Non è proprio così. Il premier deve affrontare tre difficili sfide che riguardano l’opinione pubblica e che non lasciano intravedere un lieto fine.
Look back in anger
Primo, la maggioranza dei cittadini è ora contraria a Brexit. Secondo, la popolarità del Governo è calata a causa della gestione caotica dell’emergenza Covid-19. Terzo, Johnson aveva sottratto voti all’opposizione laburista promettendo di aiutare i meno abbienti, che ora saranno i più colpiti dalla recessione che incombe.
La Gran Bretagna resta spaccata a metà tra il fronte pro-Ue e il fronte pro-Brexit, oggi come nel 2016. Allora Leave aveva vinto per 51,9% contro il 48,1% di Remain. I sondaggi però mostrano che dopo il referendum c’è stata un’inversione delle percentuali e che gli eurofili hanno superato gli euroscettici.
«Negli ultimi tre anni c’è stata una maggioranza pro-Remain costante anche se limitata al 53%, quindi possiamo dire che ora che Brexit diventa realtà la maggioranza dei britannici non vuole Brexit e tantomeno un no deal», spiega Sir John Curtice, docente di politica all’Università di Strathclyde, considerato il massimo esperto di sondaggi in Gran Bretagna.
Un sondaggio YouGov condotto ogni anno dal 2016 rivela un costante aumento della percentuale di chi ritiene che, con il senno di poi, Brexit sia stato un errore (47%), mentre cala il numero di chi pensa sia stata una buona idea (41%).

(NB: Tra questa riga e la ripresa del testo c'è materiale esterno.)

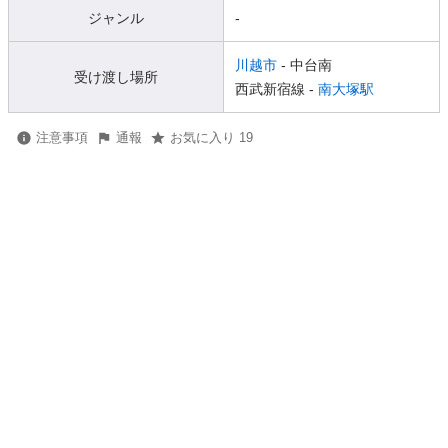
ジャンル
-
川越市
- 中台南
受け渡し場所
西武新宿線 -
南大塚駅
注意事項
通報
お気に入り 19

Cala la popolarità di Johnson
I sondaggi mostrano anche che il Governo ha perso molti punti sia tra i sostenitori di Brexit che tra gli eurofili a causa di una gestione dell’epidemia segnata da ritardi, confusione, inversioni a U e palese incompetenza. La benevolenza verso Johnson, colpito dal coronavirus e finito in terapia intensiva, si è dissipata.
«La popolarità è crollata dal 50% al 43% in poche settimane a causa dello zigzagare del Governo -, afferma Curtice -. Si stanno creando dinamiche che potrebbero modificare profondamente il sostegno per i partiti e determinare il risultato delle prossime elezioni, perché la gente ora apprezza di più la competenza».
Competenza, non ideologia, e fatti, non parole. Questa evoluzione delle priorità degli elettori è un’altra potenziale trappola per Johnson.
Il voto per Brexit non era stato solo un voto anti-Ue ma un voto anti-sistema, un grido di protesta dei “molti” nelle zone più povere del Paese contro l’elitarismo dei “pochi” a Londra e dintorni.
Resta il divario Nord-Sud
Lo aveva capito Theresa May, che nel 2016 aveva promesso di non «governare solo per una minoranza di privilegiati» e lo ha capito Johnson, che nel 2019 ha vinto usando lo slogan “levelling up”, impegnandosi a creare condizioni migliori per tutti.
«Il problema è che il divario nei redditi tra Nord e Sud non è cambiato e il Governo non ha ancora neanche fatto sapere come intende sostituire i fondi di sviluppo Ue per le regioni più svantaggiate -, spiega Anand Menon, direttore del think tank Uk in a Changing Europe -. L’epidemia con il suo impatto sull’economia rende il levelling up ancora più urgente ma anche più difficile da realizzare. Quattro anni di parole e promesse hanno portato a ben pochi fatti».